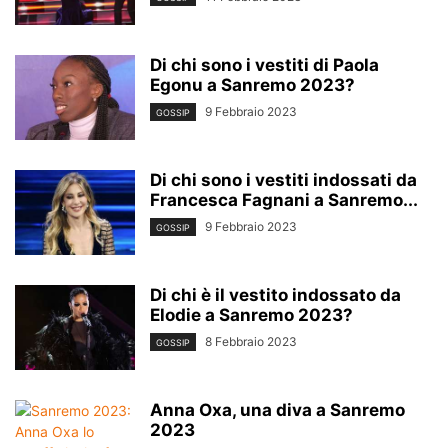
Di chi sono i vestiti di Paola
Egonu a Sanremo 2023?
9 Febbraio 2023
GOSSIP
Di chi sono i vestiti indossati da
Francesca Fagnani a Sanremo...
9 Febbraio 2023
GOSSIP
Di chi è il vestito indossato da
Elodie a Sanremo 2023?
8 Febbraio 2023
GOSSIP
Anna Oxa, una diva a Sanremo
2023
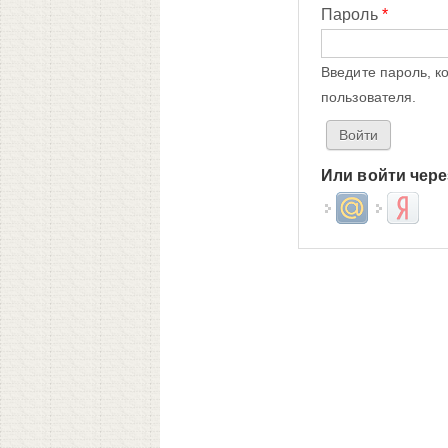
Пароль
*
Введите пароль, к
пользователя.
Или войти чере
Login with Mail.ru
Login wit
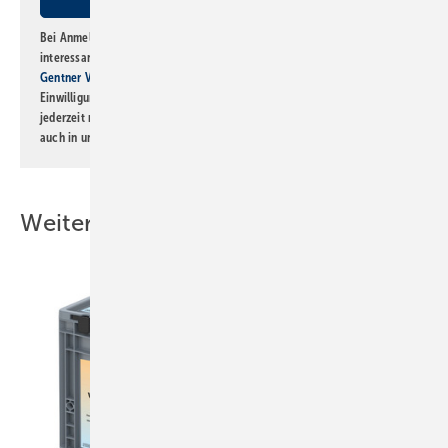
Bei Anmeldung zu diesem Newsletter bin ich damit einverstanden, über
interessante Verlags- und Online-Angebote
der Marken der Alfons W.
Gentner Verlag GmbH & Co. KG
informiert zu werden. Diese
Einwilligung kann ich jederzeit widerrufen und eine Abmeldung ist
jederzeit möglich. Informationen zum Umgang mit Daten finden Sie
auch in unserer
Datenschutzerklärung
.
Weitere Inhalte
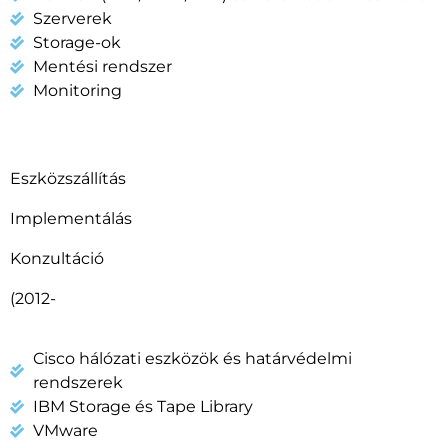
Szerverek
Storage-ok
Mentési rendszer
Monitoring
Eszközszállítás
Implementálás
Konzultáció
(2012-
Cisco hálózati eszközök és határvédelmi
rendszerek
IBM Storage és Tape Library
VMware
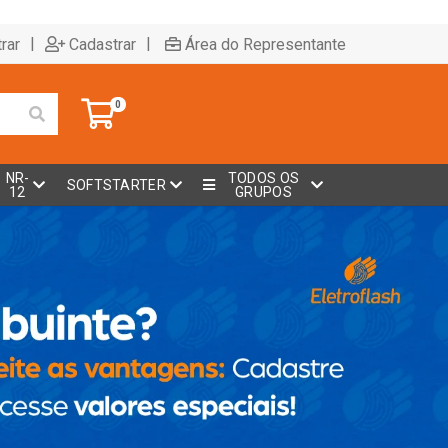
|
|
rar
Cadastrar
Área do Representante
0
NR-
TODOS OS
SOFTSTARTER
12
GRUPOS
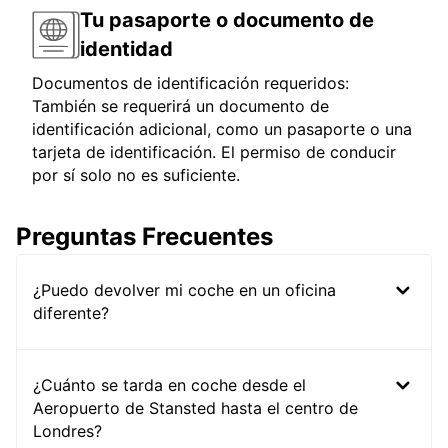
Tu pasaporte o documento de
identidad
Documentos de identificación requeridos:
También se requerirá un documento de
identificación adicional, como un pasaporte o una
tarjeta de identificación. El permiso de conducir
por sí solo no es suficiente.
Preguntas Frecuentes
¿Puedo devolver mi coche en un oficina
diferente?
¿Cuánto se tarda en coche desde el
Aeropuerto de Stansted hasta el centro de
Londres?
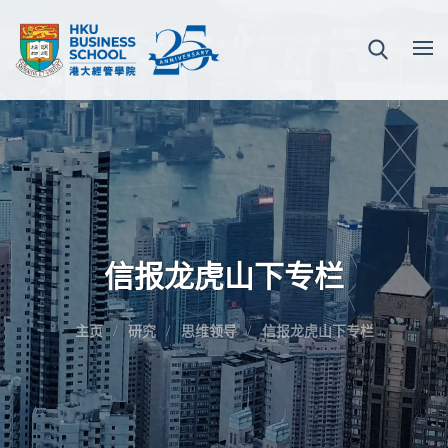
信报龙虎山下专栏
主页
研究
思维领导
信报龙虎山下专栏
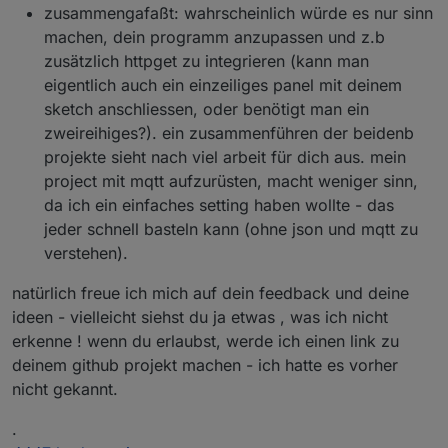
zusammengafaßt: wahrscheinlich würde es nur sinn
machen, dein programm anzupassen und z.b
zusätzlich httpget zu integrieren (kann man
eigentlich auch ein einzeiliges panel mit deinem
sketch anschliessen, oder benötigt man ein
zweireihiges?). ein zusammenführen der beidenb
projekte sieht nach viel arbeit für dich aus. mein
project mit mqtt aufzurüsten, macht weniger sinn,
da ich ein einfaches setting haben wollte - das
jeder schnell basteln kann (ohne json und mqtt zu
verstehen).
natürlich freue ich mich auf dein feedback und deine
ideen - vielleicht siehst du ja etwas , was ich nicht
erkenne ! wenn du erlaubst, werde ich einen link zu
deinem github projekt machen - ich hatte es vorher
nicht gekannt.
.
.....
▶ [ASSIGNMENT] Extract every line above that contains the word "nicht".

▶ [ANSWER TO THE PROBLEM]
ideen - vielleicht siehst du ja etwas , was ich nicht
nicht gekannt.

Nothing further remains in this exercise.